What you are asked to do: I'd like every entry returned exactly as it is, with the images left out.

BEGIN Exercise materials

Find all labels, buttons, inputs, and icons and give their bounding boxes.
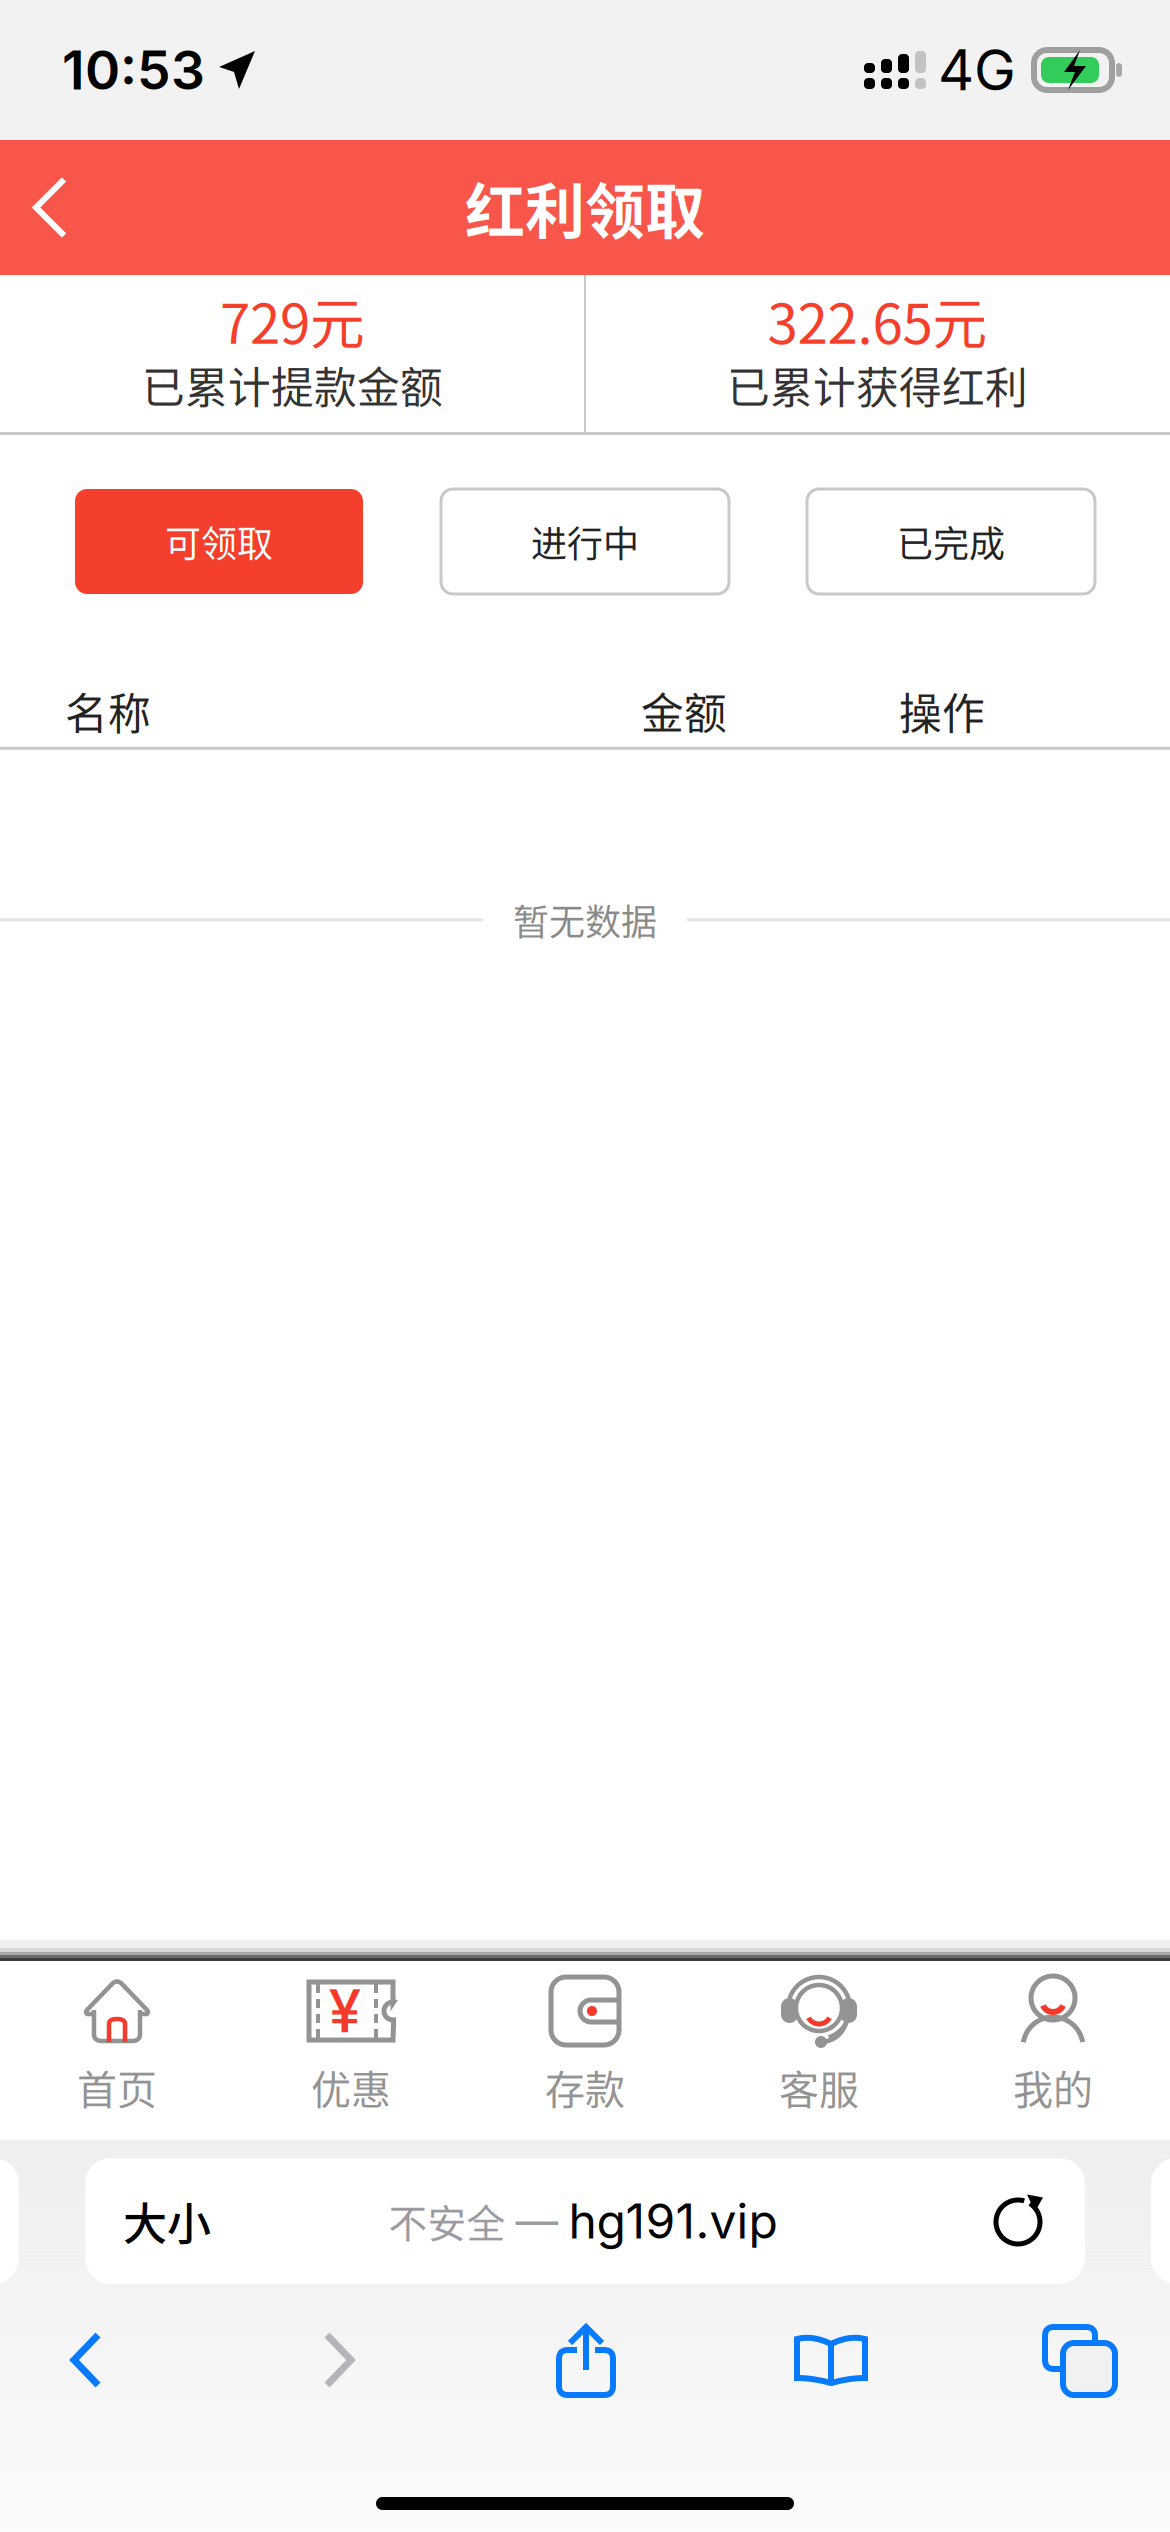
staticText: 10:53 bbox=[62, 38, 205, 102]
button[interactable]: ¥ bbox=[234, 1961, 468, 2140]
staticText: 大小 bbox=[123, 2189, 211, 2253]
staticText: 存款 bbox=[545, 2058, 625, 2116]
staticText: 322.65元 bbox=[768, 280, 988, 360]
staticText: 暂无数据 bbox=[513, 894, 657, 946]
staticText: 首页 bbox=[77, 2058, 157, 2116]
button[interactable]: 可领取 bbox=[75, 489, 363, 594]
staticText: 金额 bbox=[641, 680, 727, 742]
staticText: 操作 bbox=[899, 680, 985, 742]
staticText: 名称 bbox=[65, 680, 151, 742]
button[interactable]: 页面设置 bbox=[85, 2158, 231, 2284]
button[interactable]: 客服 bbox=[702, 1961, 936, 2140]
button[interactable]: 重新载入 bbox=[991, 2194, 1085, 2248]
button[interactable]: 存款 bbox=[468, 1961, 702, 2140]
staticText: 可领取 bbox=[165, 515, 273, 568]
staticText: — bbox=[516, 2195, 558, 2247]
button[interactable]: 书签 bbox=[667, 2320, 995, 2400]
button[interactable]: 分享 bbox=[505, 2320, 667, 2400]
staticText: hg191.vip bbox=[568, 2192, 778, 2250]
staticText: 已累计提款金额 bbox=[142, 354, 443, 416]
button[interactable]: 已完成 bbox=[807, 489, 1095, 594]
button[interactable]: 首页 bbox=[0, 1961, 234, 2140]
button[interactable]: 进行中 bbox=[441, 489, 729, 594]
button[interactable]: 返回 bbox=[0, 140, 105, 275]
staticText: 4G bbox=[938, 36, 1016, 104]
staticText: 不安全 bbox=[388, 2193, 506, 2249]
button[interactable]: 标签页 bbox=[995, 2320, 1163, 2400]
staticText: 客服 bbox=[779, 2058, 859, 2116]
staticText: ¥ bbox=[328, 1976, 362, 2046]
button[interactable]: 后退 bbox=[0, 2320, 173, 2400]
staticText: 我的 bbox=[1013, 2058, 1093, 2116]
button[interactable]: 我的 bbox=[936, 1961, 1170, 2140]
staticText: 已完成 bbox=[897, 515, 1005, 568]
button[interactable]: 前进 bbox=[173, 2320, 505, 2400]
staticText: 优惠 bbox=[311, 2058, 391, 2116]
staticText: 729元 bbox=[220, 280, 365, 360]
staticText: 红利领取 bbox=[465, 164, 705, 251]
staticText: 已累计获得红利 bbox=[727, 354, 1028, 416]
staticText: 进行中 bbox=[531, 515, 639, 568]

END Exercise materials

Answer to this problem:
Find all labels, buttons, inputs, and icons and give their bounding boxes.
staticText: 10:53 bbox=[62, 38, 205, 102]
button[interactable]: ¥ bbox=[234, 1961, 468, 2140]
staticText: 大小 bbox=[123, 2189, 211, 2253]
staticText: 存款 bbox=[545, 2058, 625, 2116]
staticText: 322.65元 bbox=[768, 280, 988, 360]
staticText: 暂无数据 bbox=[513, 894, 657, 946]
staticText: 首页 bbox=[77, 2058, 157, 2116]
button[interactable]: 可领取 bbox=[75, 489, 363, 594]
staticText: 金额 bbox=[641, 680, 727, 742]
staticText: 操作 bbox=[899, 680, 985, 742]
staticText: 名称 bbox=[65, 680, 151, 742]
button[interactable]: 页面设置 bbox=[85, 2158, 231, 2284]
button[interactable]: 客服 bbox=[702, 1961, 936, 2140]
button[interactable]: 重新载入 bbox=[991, 2194, 1085, 2248]
button[interactable]: 存款 bbox=[468, 1961, 702, 2140]
staticText: 可领取 bbox=[165, 515, 273, 568]
staticText: — bbox=[516, 2195, 558, 2247]
button[interactable]: 书签 bbox=[667, 2320, 995, 2400]
button[interactable]: 分享 bbox=[505, 2320, 667, 2400]
staticText: hg191.vip bbox=[568, 2192, 778, 2250]
staticText: 已累计提款金额 bbox=[142, 354, 443, 416]
button[interactable]: 已完成 bbox=[807, 489, 1095, 594]
button[interactable]: 首页 bbox=[0, 1961, 234, 2140]
button[interactable]: 进行中 bbox=[441, 489, 729, 594]
button[interactable]: 返回 bbox=[0, 140, 105, 275]
staticText: 4G bbox=[938, 36, 1016, 104]
staticText: 不安全 bbox=[388, 2193, 506, 2249]
button[interactable]: 标签页 bbox=[995, 2320, 1163, 2400]
staticText: 客服 bbox=[779, 2058, 859, 2116]
staticText: ¥ bbox=[328, 1976, 362, 2046]
button[interactable]: 后退 bbox=[0, 2320, 173, 2400]
staticText: 我的 bbox=[1013, 2058, 1093, 2116]
button[interactable]: 我的 bbox=[936, 1961, 1170, 2140]
staticText: 已完成 bbox=[897, 515, 1005, 568]
button[interactable]: 前进 bbox=[173, 2320, 505, 2400]
staticText: 优惠 bbox=[311, 2058, 391, 2116]
staticText: 729元 bbox=[220, 280, 365, 360]
staticText: 红利领取 bbox=[465, 164, 705, 251]
staticText: 已累计获得红利 bbox=[727, 354, 1028, 416]
staticText: 进行中 bbox=[531, 515, 639, 568]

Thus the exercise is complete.